Яробор снова глянул на юродивого, что жался к стене.
– Раздевайся! – повторил он.
Женя быстро скинул с себя женские тряпки, оставшись стоять нагишом, прикрывая тонкими ладошками срам.
– Туда, к поросю́!
Отрок бочком попятился, а когда встал где нужно, хозяин терема тоже сделал шаг, развёл руки и звонко хлопнул в ладоши. Незримая сила сразу навалилась на отрока, отчего тот упал на колени, больно ушибив их и от этого вскрикнув.
«Ничего, до свадьбы заживёт», – усмехнулся лесной бог, продолжив волшбу.
В руках у него возникла чаша с горкой парно́й печени, и большой кувшин с кровью. Все это было точь-в-точь как у того порося, что бился в истерике у ног подростка, заполняя истошным визгом терем.

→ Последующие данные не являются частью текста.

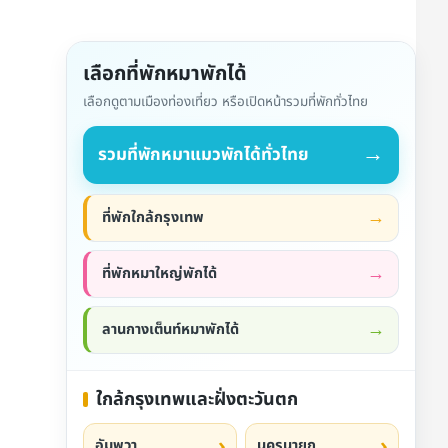
เลือกที่พักหมาพักได้
เลือกดูตามเมืองท่องเที่ยว หรือเปิดหน้ารวมที่พักทั่วไทย
→
รวมที่พักหมาแมวพักได้ทั่วไทย
ที่พักใกล้กรุงเทพ
ที่พักหมาใหญ่พักได้
ลานกางเต็นท์หมาพักได้
ใกล้กรุงเทพและฝั่งตะวันตก
อัมพวา
นครนายก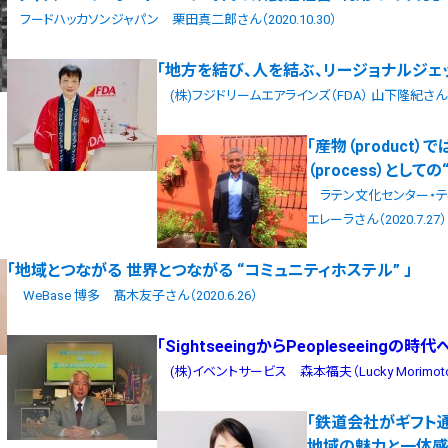
フードハッカソンジャパン 栗田真二郎さん（2020.10.30）
「地方を結び、人を結ぶ、リージョナルジェ
(株)フジドリームエアラインズ（FDA） 山下隆紀さん（20
「産物（product）
（process）として
ラテン文化センター・テ
エレーラさん（2020.7.27）
「地域とつながる 世界とつながる “コミュニティホステル” 」
WeBase 博多 髙木友子さん（2020.6.26）
「SightseeingからPeopleseeingの時代
(株)イベントサービス 森本福夫（Lucky Morimoto）さ
「鉄道会社がギフト
地域の魅力と一体感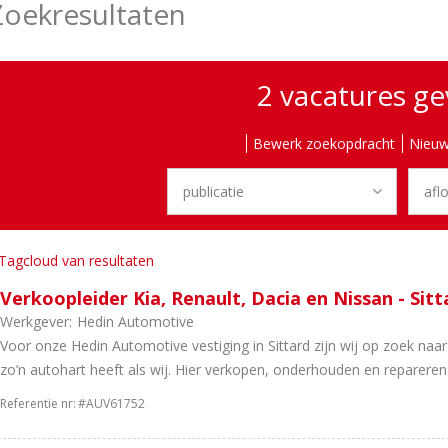
Zoekresultaten
2 vacatures g
Bewerk zoekopdracht
Nieuw
Tagcloud van resultaten
Verkoopleider Kia, Renault, Dacia en Nissan - Sitt
Werkgever:
Hedin Automotive
Voor onze Hedin Automotive vestiging in Sittard zijn wij op zoek naa
zo’n autohart heeft als wij. Hier verkopen, onderhouden en repareren 
Referentie nr:
#AUV61752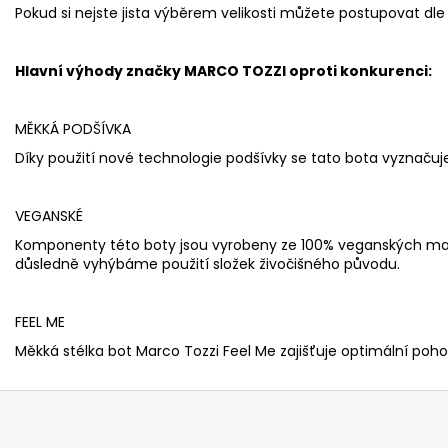
Pokud si nejste jista výběrem velikosti můžete postupovat dle 
Hlavní výhody značky MARCO TOZZI oproti konkurenci:
MĚKKÁ PODŠÍVKA
Díky použití nové technologie podšívky se tato bota vyznač
VEGANSKÉ
Komponenty této boty jsou vyrobeny ze 100% veganských mat
důsledně vyhýbáme použití složek živočišného původu.
FEEL ME
Měkká stélka bot Marco Tozzi Feel Me zajišťuje optimální pohod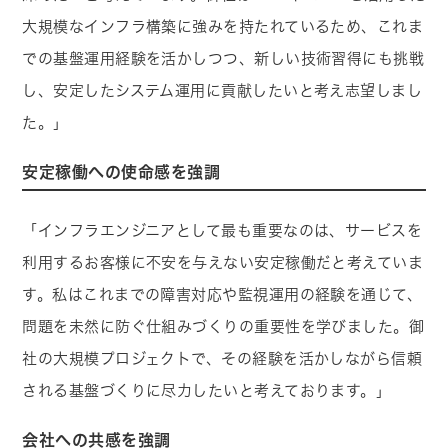
大規模なインフラ構築に強みを持たれているため、これま
での基盤運用経験を活かしつつ、新しい技術習得にも挑戦
し、安定したシステム運用に貢献したいと考え志望しまし
た。」
安定稼働への使命感を強調
「インフラエンジニアとして最も重要なのは、サービスを
利用するお客様に不安を与えない安定稼働だと考えていま
す。私はこれまでの障害対応や監視運用の経験を通じて、
問題を未然に防ぐ仕組みづくりの重要性を学びました。御
社の大規模プロジェクトで、その経験を活かしながら信頼
される基盤づくりに尽力したいと考えております。」
会社への共感を強調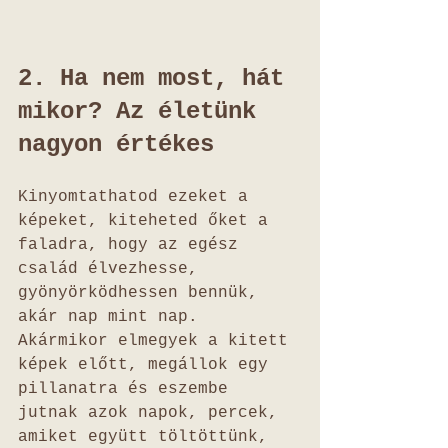
2. Ha nem most, hát 
mikor? Az életünk 
nagyon értékes
Kinyomtathatod ezeket a 
képeket, kiteheted őket a 
faladra, hogy az egész 
család élvezhesse, 
gyönyörködhessen bennük, 
akár nap mint nap.
Akármikor elmegyek a kitett 
képek előtt, megállok egy 
pillanatra és eszembe 
jutnak azok napok, percek, 
amiket együtt töltöttünk, 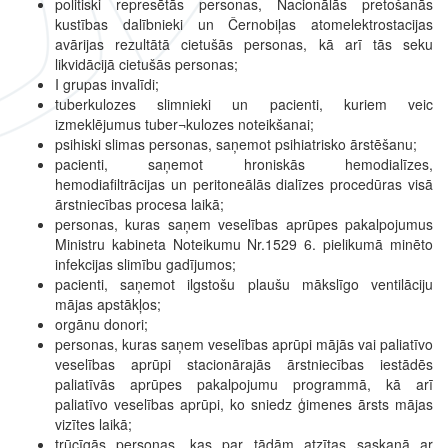
politiski represētās personas, Nacionālās pretošanās
kustības dalībnieki un Černobiļas atomelektrostacijas
avārijas rezultātā cietušās personas, kā arī tās seku
likvidācijā cietušās personas;
I grupas invalīdi;
tuberkulozes slimnieki un pacienti, kuriem veic
izmeklējumus tuber¬kulozes noteikšanai;
psihiski slimas personas, saņemot psihiatrisko ārstēšanu;
pacienti, saņemot hroniskās hemodialīzes,
hemodiafiltrācijas un peritoneālās dialīzes procedūras visā
ārstniecības procesa laikā;
personas, kuras saņem veselības aprūpes pakalpojumus
Ministru kabineta Noteikumu Nr.1529 6. pielikumā minēto
infekcijas slimību gadījumos;
pacienti, saņemot ilgstošu plaušu mākslīgo ventilāciju
mājas apstākļos;
orgānu donori;
personas, kuras saņem veselības aprūpi mājās vai paliatīvo
veselības aprūpi stacionārajās ārstniecības iestādēs
paliatīvās aprūpes pakalpojumu programmā, kā arī
paliatīvo veselības aprūpi, ko sniedz ģimenes ārsts mājas
vizītes laikā;
trūcīgās personas, kas par tādām atzītas saskaņā ar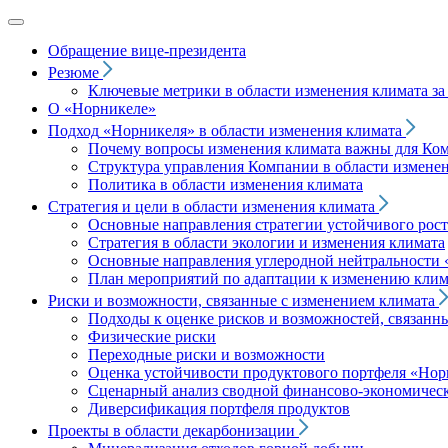
Обращение вице‑президента
Резюме
Ключевые метрики в области изменения климата за 
О «Норникеле»
Подход
«Норникеля»
в области изменения климата
Почему вопросы изменения климата важны для Ко
Структура управления Компании в области изменен
Политика в области изменения климата
Стратегия и цели в области изменения климата
Основные направления стратегии устойчивого роста
Стратегия в области экологии и изменения климата
Основные направления углеродной нейтральности
План мероприятий по адаптации к изменению клим
Риски и возможности, связанные с изменением климата
Подходы к оценке рисков и возможностей, связанн
Физические риски
Переходные риски и возможности
Оценка устойчивости продуктового портфеля
«Нор
Сценарный анализ сводной финансово-экономическ
Диверсификация портфеля продуктов
Проекты в области декарбонизации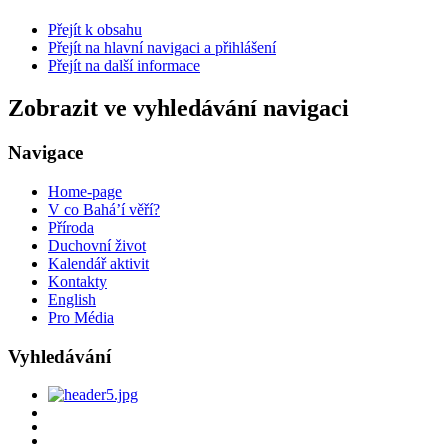
Přejít k obsahu
Přejít na hlavní navigaci a přihlášení
Přejít na další informace
Zobrazit ve vyhledávání navigaci
Navigace
Home-page
V co Bahá’í věří?
Příroda
Duchovní život
Kalendář aktivit
Kontakty
English
Pro Média
Vyhledávání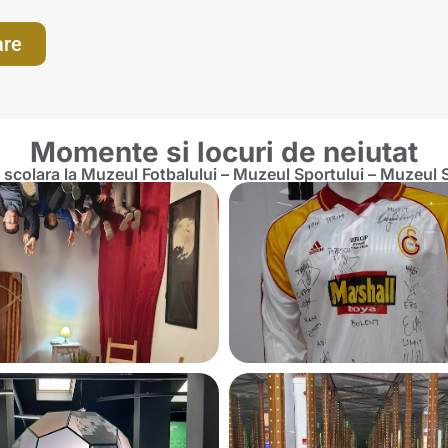
are
Momente si locuri de neiutat
 scolara la Muzeul Fotbalului – Muzeul Sportului – Muzeul S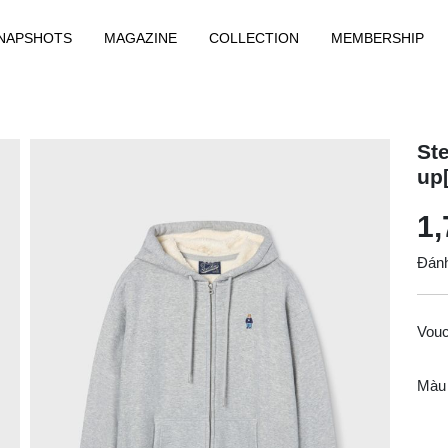
NAPSHOTS
MAGAZINE
COLLECTION
MEMBERSHIP
St
up
1,
Đánh
Vou
Màu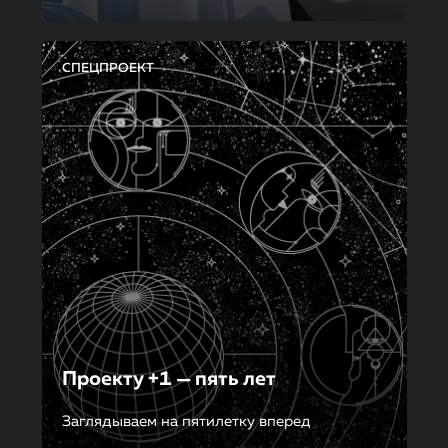
СПЕЦПРОЕКТ
Проекту +1 — пять лет
Заглядываем на пятилетку вперед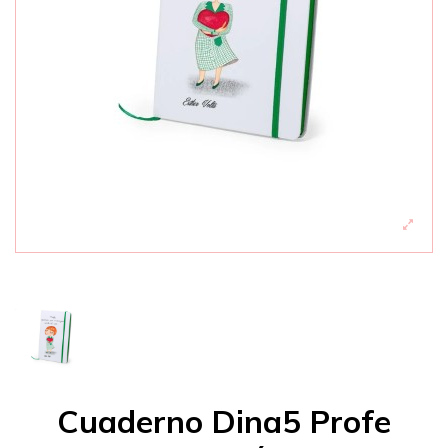
Cuaderno Dina5 Profe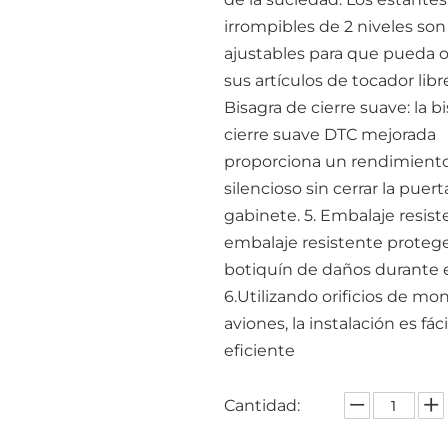
irrompibles de 2 niveles son
ajustables para que pueda o
sus artículos de tocador lib
Bisagra de cierre suave: la b
cierre suave DTC mejorada
proporciona un rendimiento
silencioso sin cerrar la puert
gabinete. 5. Embalaje resiste
embalaje resistente protege
botiquín de daños durante e
6.Utilizando orificios de mo
aviones, la instalación es fáci
eficiente
Cantidad: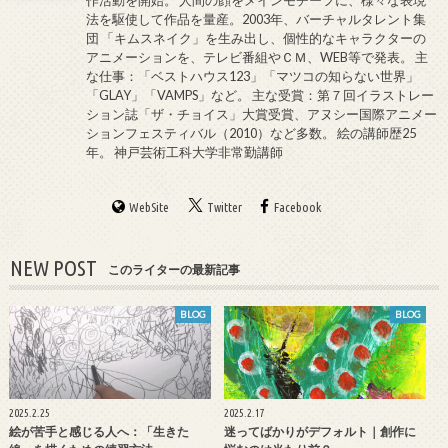
作活動を開始。 人間の顔をメインモチーフに、様々な表現
法を駆使して作品を量産。2003年、バーチャルタレント集
団 「キムスネイク」を生み出し、個性的なキャラクターの
アニメーションを、テレビ番組やＣＭ、WEB等で発表。 主
な仕事：「ベストハウス123」「マツコの知らない世界」
「GLAY」「VAMPS」など。 主な受賞：第７回イラストレー
ション誌「ザ・チョイス」大賞受賞、アヌシー国際アニメー
ションフェスティバル（2010）など多数。 絵の講師歴25
年。 神戸芸術工科大学非常勤講師
WebSite
Twitter
Facebook
NEW POST
このライターの最新記事
BLOG
BLOG
2025.2.25
2025.2.17
絵が苦手と感じる人へ：「生きた
迷ってばかりがデフォルト｜創作に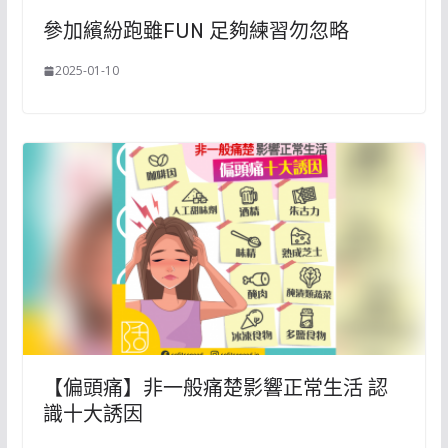
參加繽紛跑雖FUN 足夠練習勿忽略
2025-01-10
【偏頭痛】非一般痛楚影響正常生活 認
識十大誘因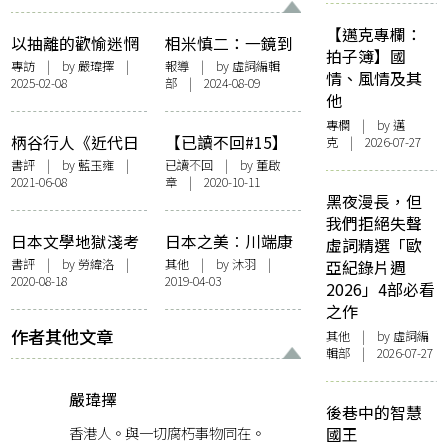
【邁克專欄：
以抽離的歡愉迷惘
相米慎二：一鏡到
拍子簿】國
透過慾望尋找自我
底的青春殘酷物語
專訪
| by
嚴瑋擇
|
報導
| by 虛詞編輯
情、風情及其
2025-02-08
部 | 2024-08-09
——專訪《艾曼紐
夏日國際電影節設
他
2024》導演Audrey
「燦若青春放浪
專欄
| by
邁
Diwan
時」回顧展
柄谷行人《近代日
【已讀不回#15】
克
| 2026-07-27
本文學的起源》：
董啟章：女性的自
書評
| by
藍玉雍
|
已讀不回
| by 董啟
2021-06-08
章 | 2020-10-11
文學，作為一種人
我實現——紫式部
黑夜漫長，但
的「風景」
的《源氏物語》
我們拒絕失聲
日本文學地獄淺考
日本之美︰川端康
虛詞精選「歐
成的美麗與哀愁
書評
| by
勞緯洛
|
其他
| by
沐羽
|
亞紀錄片週
2020-08-18
2019-04-03
2026」4部必看
之作
作者其他文章
其他
| by 虛詞編
輯部 | 2026-07-27
嚴瑋擇
後巷中的智慧
香港人。與一切腐朽事物同在。
國王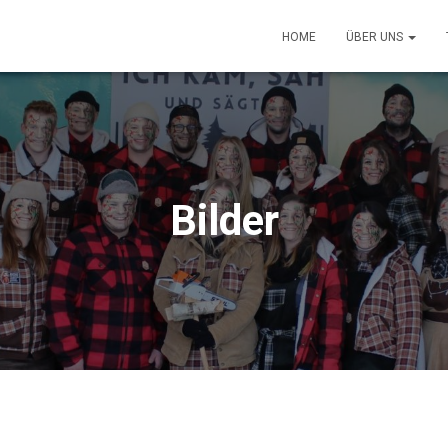
HOME
ÜBER UNS
Bilder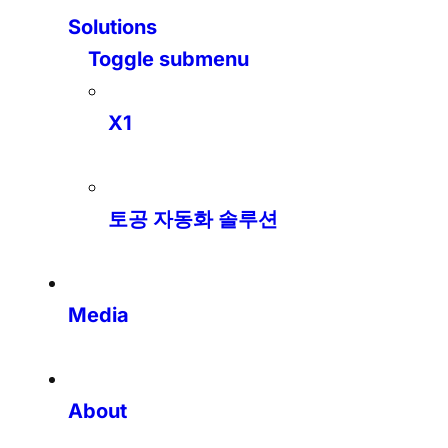
Solutions
Toggle submenu
X1
토공 자동화 솔루션
Media
About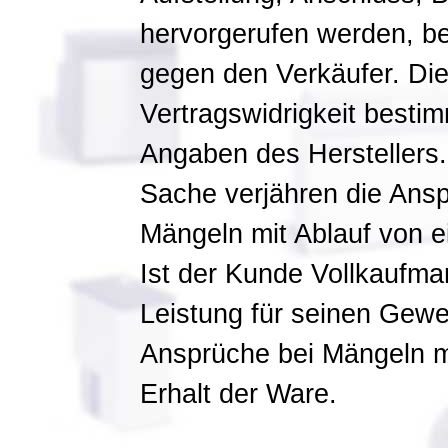
hervorgerufen werden, b
gegen den Verkäufer. D
Vertragswidrigkeit besti
Angaben des Herstellers.
Sache verjähren die Ans
Mängeln mit Ablauf von e
Ist der Kunde Vollkaufman
Leistung für seinen Gewe
Ansprüche bei Mängeln m
Erhalt der Ware.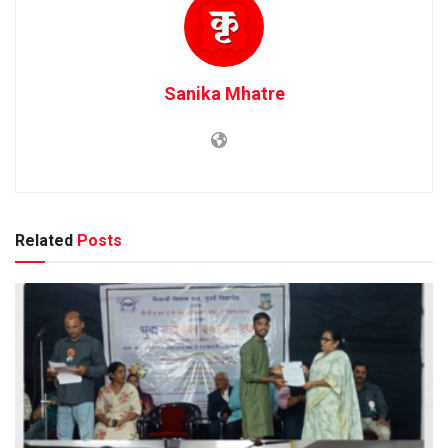
Sanika Mhatre
Related
Posts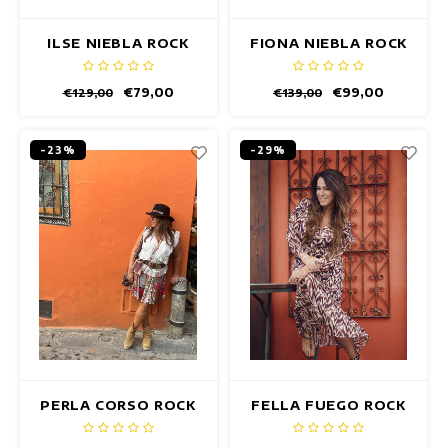
ILSE NIEBLA ROCK
FIONA NIEBLA ROCK
€79,00
€99,00
€129,00
€139,00
-23%
-29%
PERLA CORSO ROCK
FELLA FUEGO ROCK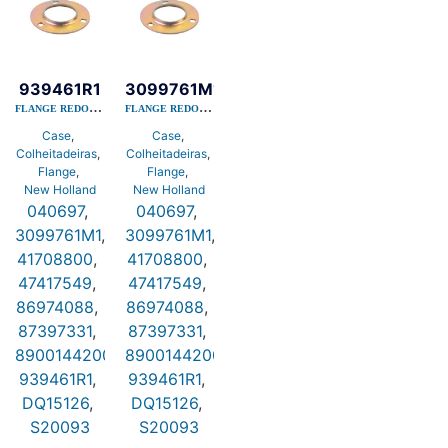
939461R1
3099761M1
FLANGE REDONDA 03 FUROS QUADRADOS GE-30MM PF206
FLANGE REDONDA 03 FUROS QUADRADOS GE-30MM PF206
Case
,
Case
,
Colheitadeiras
,
Colheitadeiras
,
Flange
,
Flange
,
New Holland
New Holland
040697
,
040697
,
3099761M1
,
3099761M1
,
41708800
,
41708800
,
47417549
,
47417549
,
86974088
,
86974088
,
87397331
,
87397331
,
890014420030
890014420030
,
,
939461R1
,
939461R1
,
DQ15126
,
DQ15126
,
S20093
S20093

Яробор шагнул ближе и сунул этому подростку чашу с печенью.
– Ешь.
– Сырое? Я не смогу, – ответил Женя, и у него на глаза навернулись слезы.
«Ну, точно девка», – подумалось лесному богу, отчего он плюнул на пол.
– Ешь! Не то голову отрежу!
Отрок испуганно схватил печёнку и стал давиться ею. Печень была жёсткая и никак не давалась зубам. Ряженый лишь выдавливал из неё мякоть, сгорбливаясь от накатывающих рвотных позывов.
– Я не могу, – послышался сдавленный голос Настьки, и женщина, зажав рот руками, быстро убежала на улицу.
Яробор ухмыльнулся, а Женя вялыми движениями пытался грызть печень дальше.
– Хватит, – буркнул хозяин терема и сунул отроку под нос кувшин с кровью. – Пей!
– Я не могу, – сиплым голосом повторил голый подросток, по подбородку, груди и коленям которого текла багряная жидкость.
– Пей, а то заставлю вены вскрыть, и свою пить будешь.
Яробор сунул кувшин так сильно, что зубы Жени звякнули о глиняный край. Он начал давиться кровью вперемешку с соплями и слезами.
Но надобно колдовать дальше. Дождавшись, когда кувшин опустеет наполовину, Яробор поставил его на пол и снова хлопнул в ладоши, создавая на этот раз добротный морок. По телу притихшего порося пробежала едва заметная волна морока, а потом кожа его вспучилась и распалась, явив голые ребра, торчащие из кровоточащей раны. Рана была словно человечьими зубами заживо прогрызенная.
– Ни хрена себе, – скороговоркой выпалил Антошка, шарахнувшись в сторону, но Яробор ещё только начал колдовать и потому довольно ухмыльнулся.
Кожа на теле и лице Жени побелела и стала как у давешнего Бледнеца́. Глаза налились кровью, а потом вспыхнули алым огнём. Сквозь кожу на груди, аккурат над сердцем, тлеющим углём проступил знак, высвечивая тонкие подкожные жилки. Большая пятиконечная звезда в круге, а по её краям символы. То оказалось имя бесовки. Лилитурани-Пепельный-Цветок. Знак был подлинным. Яробор лишь подсветил его.